The trajectory of COSATU as relayed by Bassett and Clarke is a dispiriting tale. Its expansive social movement style approach forged in the struggle against apartheid all too rapidly gave way to a familiar tripartitism and support for the ANC’s reconstruction strategy of ‘progressive competitiveness’, the co-management of capitalism.

This in turn underwent further slippage and an accommodation to the neo-liberal global agenda by the late 1990s. COSATU commitments to job creation, social protection – not to mention goals of transformation – were swept away in these shifts. The costs of economic contraction, proliferating insecure and informal forms of employment, and attacks on wages and union rights, were borne by its working class constituency. Partnership and progress did not go together here, note the authors, pinning their hopes on COSATU’s more recent turn back towards its original ideals.

In Brazil financially led globalisation sidelined previous strategies of national development as well as diminishing union powers to shape the national economy. Facing footloose capital, industrial restructuring and the wholesale substitution of informal for formal employment, even the most advanced union, the CUT, has found it difficult to respond. As Marco Aurelio Santana records, there has been some effective union resistance to automobile production relocation on greenfield sites beyond the militant CUT strongholds of Sao Paulo’s industrial belt. The efforts of firms like VW to lower labour costs and isolate its new workforce at Resende from external influence have been effectively countered by the local metalworkers union. Breaking with its conservative federation, this union has established its own factory committees and connections with VW counterparts elsewhere in Brazil and abroad, moving closer to the CUT and delivering gains for its workforce.
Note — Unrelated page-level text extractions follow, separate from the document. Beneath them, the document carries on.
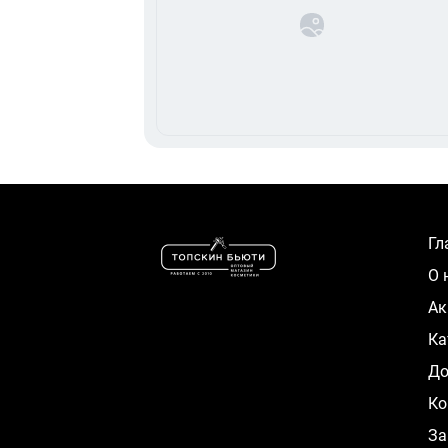
Г
О
А
К
Д
Ко
За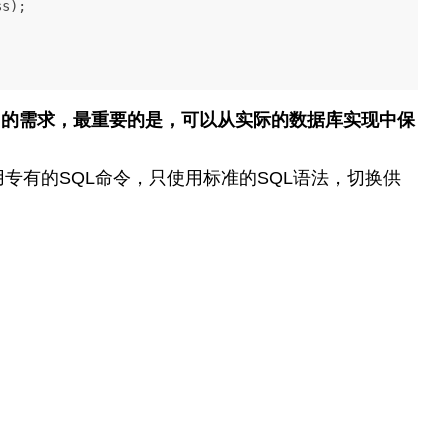
s);

们的需求，最重要的是，可以从实际的数据库实现中保
有的SQL命令，只使用标准的SQL语法，切换供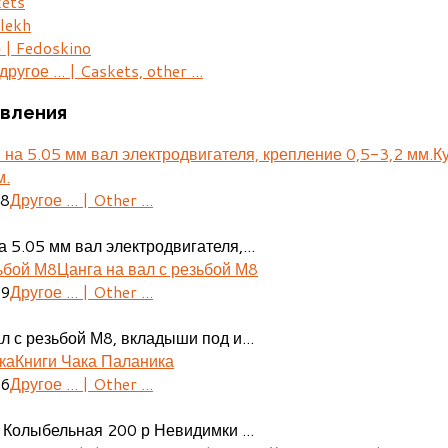
kets
lekh
 | Fedoskino
ругое ... | Caskets, other ...
вления
К
м.
28
Другое ... | Other ...
 5.05 мм вал электродвигателя,...
Цанга на вал с резьбой М8
29
Другое ... | Other ...
л с резьбой М8, вкладыши под и...
Книги Чака Паланика
06
Другое ... | Other ...
 Колыбельная 200 р Невидимки ...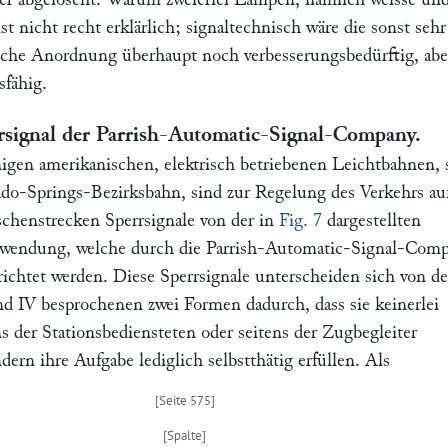
st nicht recht erklärlich; signaltechnisch wäre die sonst sehr
che Anordnung überhaupt noch verbesserungsbedürftig, abe
sfähig.
rsignal der Parrish-Automatic-Signal-Company.
inigen amerikanischen, elektrisch betriebenen Leichtbahnen, 
ado-Springs-Bezirksbahn,
sind zur Regelung des Verkehrs au
schenstrecken Sperrsignale von der in
Fig. 7
dargestellten
wendung, welche durch die
Parrish-Automatic-Signal-Com
richtet werden. Diese Sperrsignale unterscheiden sich von d
und IV besprochenen zwei Formen dadurch, dass sie keinerlei
s der Stationsbediensteten oder seitens der Zugbegleiter
ern ihre Aufgabe lediglich selbstthätig erfüllen. Als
Such union global networks operating at company level are one of the two major forms of internationalism Brazilian unions have adopted according top Leonardo Mello e Silva. Their grassroots character and strong support within the CUT are having positive effects in securing core standards within automobile and pharmaceutical sectors. The alternative strategy – participation in the regional bloc of unions in MERCOSUL to socially shape regional economic development – is a turn towards a tripartitism increasingly seen as redundant elsewhere.
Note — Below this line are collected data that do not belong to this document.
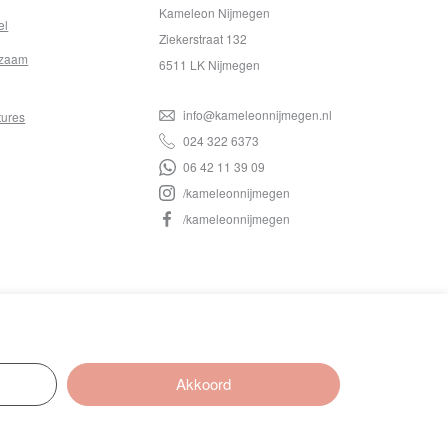
Kameleon Nijmegen
el
Ziekerstraat 132
zaam
6511 LK Nijmegen
info@kameleonnijmegen.nl
tures
024 322 6373
06 42 11 39 09
/kameleonnijmegen
/kameleonnijmegen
Summing up, the pioneers of social movement unionism may have run into difficulties confronting the global dynamics of capital today. However as the contributors to this collection have demonstrated, their original tactics of grassroots mobilisation, across national borders, broad social agendas and alliances with other labour and social movements provide the best prospects for genuine trade union renewal. For an on-going effort to practice these goals, not covered in this volume, the UE –FAT alliance is worth consideration.